Mobile Rik’s DIY Truck Camper Plans.

Holes or No-Holes? Of course I’ll need a door, which I’ll either fashion myself from some plywood or an actual salvaged RV door. Windows? I haven’t decided if I’ll really need glass windows, or if I’ll keep it solid below and depend on the cut outs in the pop top. (Something to think about: It’s much more secure — and WAY more insulated — without windows!) If I do opt for windows, I already have some tempered glass I saved from thrift store coffee tables… but meanwhile, I have a Craigslist alert set to look for a junked camper window.
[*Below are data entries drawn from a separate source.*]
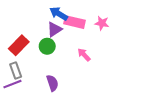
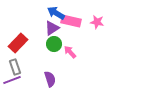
green circle: (47, 46) -> (54, 44), moved
pink arrow: (84, 55) -> (70, 52), moved

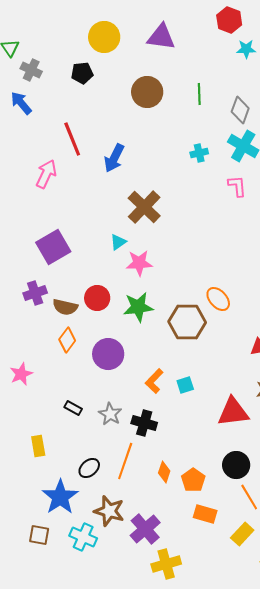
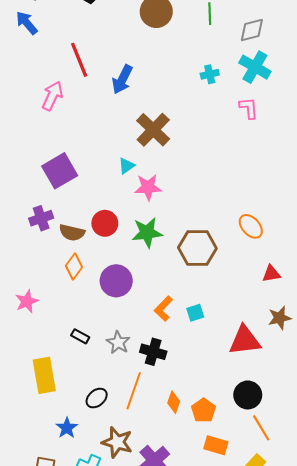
gray diamond: (240, 110) -> (252, 30), turned 56
orange ellipse: (218, 299) -> (251, 226), moved
yellow rectangle: (38, 446) -> (44, 375), size x1.6
blue star: (60, 497) -> (67, 428), size x0.6

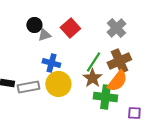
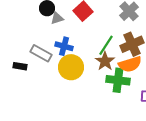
orange semicircle: (117, 81) -> (130, 64), turned 35
gray rectangle: (28, 87) -> (41, 53), moved, turned 40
Bob Wells’ Simple DIY Truck Camper

Slide-In Camper or Bolt-On Camper Shell?

For a much simpler design than a “slide in” offers, you can simply make the “top half” of an RV-type camper shell and just bolt it right onto your bed rails. With a bit more work, you can even turn it into a full-size camper with a cabover extension like Bob Wells at CheapRVLiving.com describes how to build. The required wood in his design, is minimal — about fifteen or so 2x4s and a few sheets of strong plywood — to make a good sturdy home-built camper.

On the other hand, the Slide-On Camper design gives you the flexibility to park your camper on stilts while you go adventuring, with your truck bed open to get supplies. The trade-off is the added complexity of constructing a solid floor and bottom-half that both accounts for the wheel-well risers and essentially “hangs” from the camper’s top half when it’s on stilts, ideally supporting one or more people jumping around inside when it’s jacked up.

Here’s a great video of a pretty awesome DIY pop-up truck camper based on my favorite truck camper design — the “Four Wheel Camper” patterns code-named Hawk, Eagle, Raven, Finch, etc. — that includes a couple of really neat added features, including a fold-out room.

Additionally for more extensive details on an all-out full-featured DIY slide-in camper build, check out Dan Rogers’ Homebuilt Glen-L Truck Camper. Lots of photos. (Note: Glen-L has historically been a top source of intricate woodworking camper plans for decades, if you want to make a “traditional” style RV from blueprint-style plans.)

Decisions, Decisions…

In terms of design decisions, Slide In vs. Bolt On is one you’ll be wanting to make early. A pop-up roof, for example, can be added later. Slide out rooms and other extensions can be added as well. But the width of your main box would be difficult to change down the road, so you’ll want to get it the way it’ll be the first time around.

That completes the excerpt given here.